Solar panels of good quality come with meaningful guaranties of performance and can be expected to perform efficiently over decades, but even so untimely failure of panels is always a distinct possibility. No matter the care taken during installation, microcracks in the glass surface of panels possibly caused during transport or during placement, can in due course, cause panel failure or at least, reduce panel efficiency sufficiently that reduction in power output is more than a few percentage points.
Some examples of the types of problems we are talking about
Bypass diode failures can cause Hot Spots
Hotspots in panels can develop through faults in manufacture, through opens in bypass diodes or some other reason but with the same effect, the avalanche breakdown of a cell (the photovoltaic cell is a current generator and a diode in parallel—normally not conducting, and reverse biased if the cell is shaded). In practice, testing bypass diodes is a bit of a pain. They are frequently encapsulated, therefore precluding tests but if accessible, then testing is possible, for example in ground installations.
Can you test Opens and Shorts on bypass diodes?
Yes you can. There are special purpose bypass diode testers that allow open and short tests in broad daylight . Yes no more night time testing! The Hioki FT4310 https://www.hioki.com/en/products/detail/?product_key=6415 is a special field test instrument for testing opens and shorts on bypass diodes. Panels can continue to operate more or less satisfactorily in terms of string current but if finally, an open occurs, the whole string is knocked out therefore causing a notable decline in inverter power output.

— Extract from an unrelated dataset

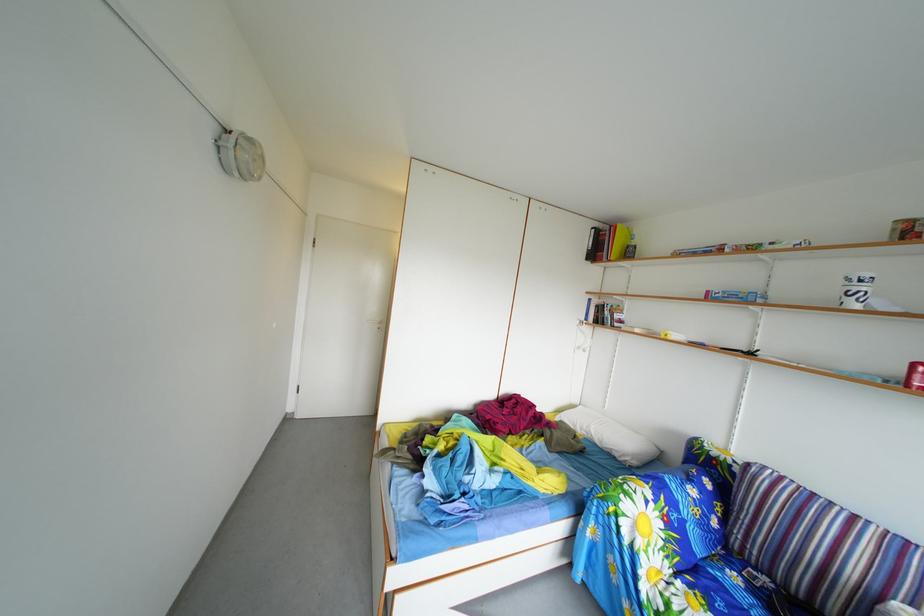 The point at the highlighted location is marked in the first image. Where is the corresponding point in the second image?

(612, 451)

Although not frequently used for domestic installations, the I-V (current and voltage curve) tracer is ideal for testing panel performance as well as string tests. https://emona.com.au/products/electronic-compliance-testing/solar-pv-testing/solarlink-kit.html An actinometer measures the intensity of the sunlight, and a ‘sweeping panel load’ traces out the current-voltage curve of the panel. In some instruments this can be compared to standard panels by reference to panel model/type stored curves.
Testing instrumentation can be limited by using AC/DC clamp meters that have sufficient range to measure open circuit voltages and that have Hall-effect clamps suitable for DC current measurement. They therefore are well suited to measuring the operation of inverters as both DC power and AC power can be measured.
Improper operation of your Solar system is going to cost you more than just lost revenue off your power bills.
You can safely bet on the market for solar systems continuing to increase in demand and also that proper operation of domestic systems will be more and more important. Why? Because in due course—it’s already mooted by the Australian Energy Market Commission (AEMC) that domestic connections to the grid will have to pay a fee for the ‘privilege’ of being able to pump out power—and this is irrespective of whether solar systems are working properly or not.